How to eat around it

The Biennale produces a specific hunger — the kind that comes from several hours of intense sensory engagement in spaces that do not permit eating — and the response to it is one of the more pleasurable logistical problems Venice creates. The full guide to eating in Venice is the subject of an earlier issue of this column. For the Biennale visitor specifically:

The Giardini café, inside the exhibition grounds, is adequate for the necessary pause between pavilions — coffee and a tramezzino, eaten standing, before the next hour of looking. Do not treat it as lunch.

Lunch itself: All’Arco in San Polo, a fifteen-minute walk from the Arsenale across the city, is worth the detour — the best cicchetti in Venice, assembled fresh each morning from the Rialto market, eaten standing at the counter with an ombra of whatever is open. This is the correct midday reset for a day of art: brief, specific, involving enough to require attention, over in twenty minutes.

Dinner: the Biennale season fills the serious Venice restaurants, and the restaurants know it. Reservations at Osteria alle Testiere and Antiche Carampane — the two addresses this column most consistently recommends — should be made weeks ahead for the May opening period and at least a week ahead for September and October. If both are full, Al Covo in Castello — family-run, closed Tuesday and Wednesday, the most relaxed of the serious Venice seafood restaurants — is within walking distance of the Giardini and takes reservations by email.

http://www.osterialletestiere.it | http://www.antichecarampane.com | http://www.ristorantealcovo.com


The Biennale pass

The standard ticket covers both the Giardini and the Arsenale for a single day. The three-day pass is considerably better value and allows the unhurried approach that the exhibitions reward. A single combined ticket covering all days of the stay — available at the main entrances and online — is worth investigating for visits of four or more days.

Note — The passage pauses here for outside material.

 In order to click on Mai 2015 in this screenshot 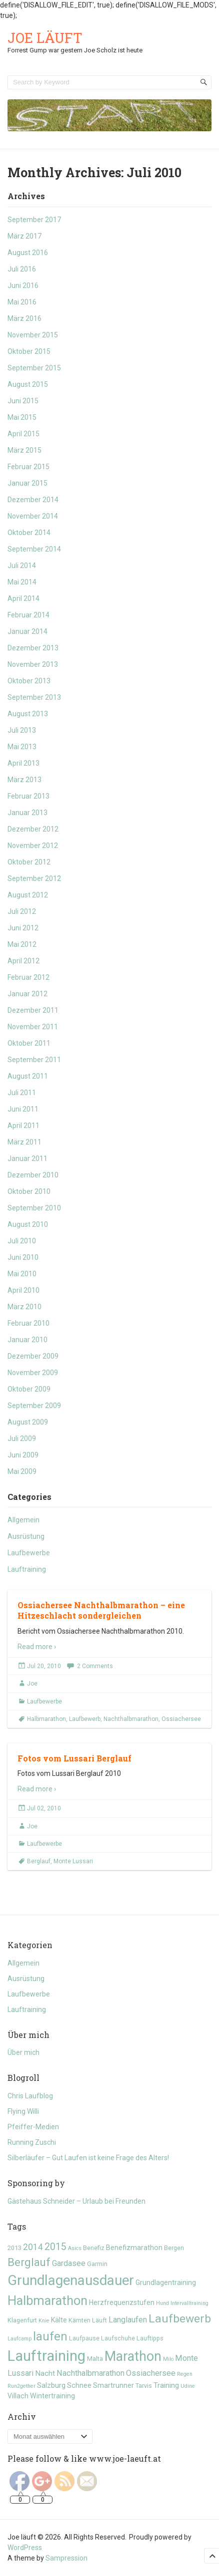 , I will do `click(22, 417)`.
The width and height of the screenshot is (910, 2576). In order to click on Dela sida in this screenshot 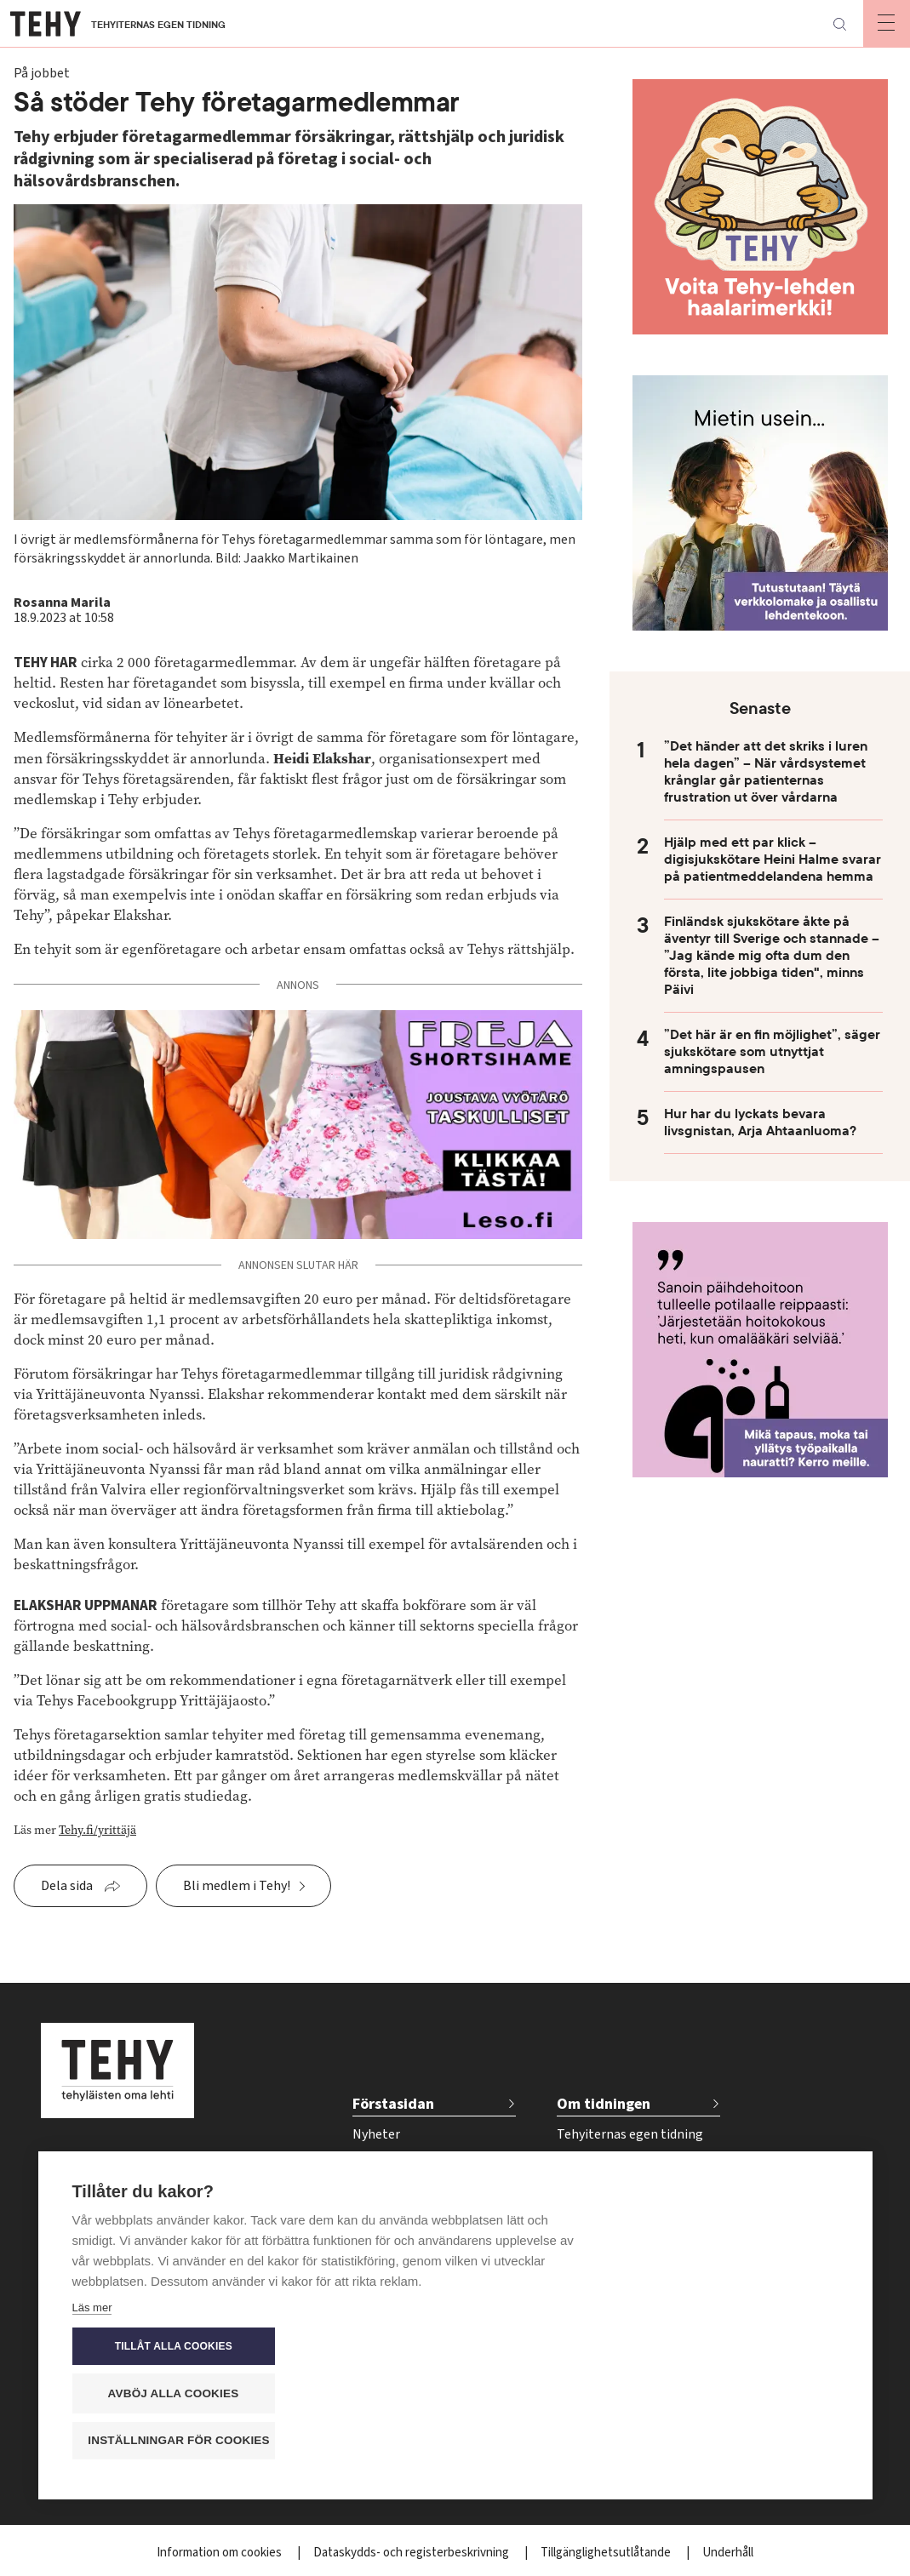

The collateral exhibitions are, with some exceptions, free of charge. The Holy See pavilion and a small number of others require pre-booking; check the Biennale’s official website for current access information as the opening approaches.

http://www.labiennale.org

Student and under-26 tickets are available at significant reduction. Press credentials, for those who hold them, provide access to the preview days — May 6th to 8th — when the crowds are art-world rather than general-public and the best photographs of empty pavilions are possible.


The practical notes

Wear comfortable shoes. The Biennale involves more walking than any single-day visitor typically anticipates — the Giardini is larger than it looks on a map, the Arsenale is vast, the collateral exhibitions are spread across a city that is itself navigated entirely on foot. The marble floors of the Arsenale’s rope factory are beautiful and unforgiving over six hours.

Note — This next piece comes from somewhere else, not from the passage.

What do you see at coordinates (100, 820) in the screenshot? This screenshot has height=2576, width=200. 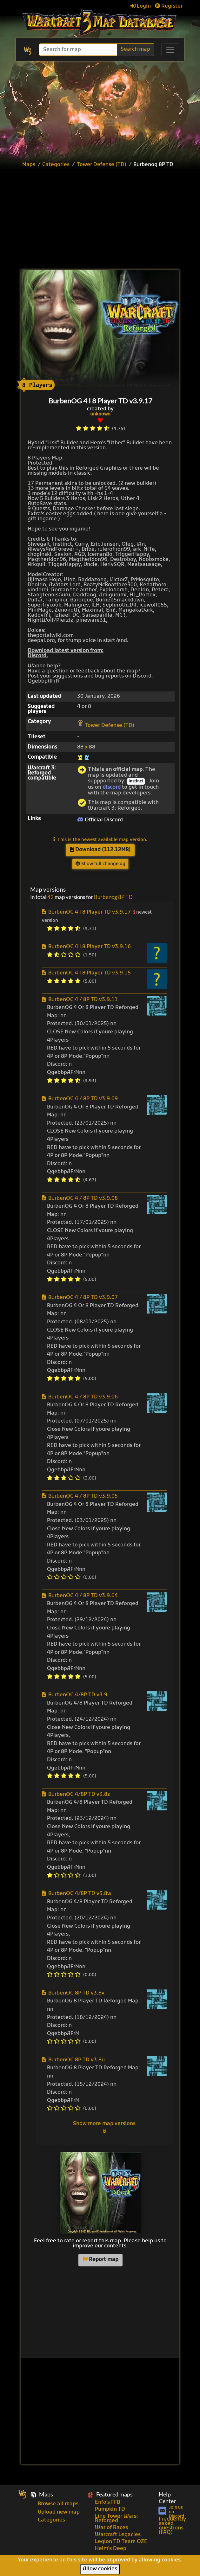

Arrive at opening. The Giardini opens at eleven; the serious visitor arrives at eleven. The queue for the most discussed national pavilions — this year, early reports suggest, the Holy See and the German pavilion among them — builds quickly and does not diminish until late afternoon.

Leave the afternoons unscheduled. The specific fatigue of the Biennale — different from museum fatigue in being both visual and intellectual — typically arrives in the early afternoon, and attempting to push through it produces diminishing returns. The correct response is to stop, find a campo with chairs, and sit with a spritz for an hour. The city will still be there when the eyes have recovered.

Take the vaporetto Line 1 at least once. The slow vaporetto down the Grand Canal is, at twenty minutes, one of the finest journeys available in Venice and one of the best ways to decompress between an afternoon of art and an evening of eating. Take it from the Arsenale stop to the Rialto, slowly, watching the palazzi pass.

Getting there. Fly to Marco Polo Airport (VCE), twelve kilometres from the city. The Alilaguna water bus to San Marco takes seventy-five minutes and is the correct way to arrive — it places you on the lagoon before you have unpacked, and the approach to Venice across the water, with the city assembling itself on the horizon, is the only appropriate introduction to it. The taxi boat is faster and more expensive and misses the point entirely.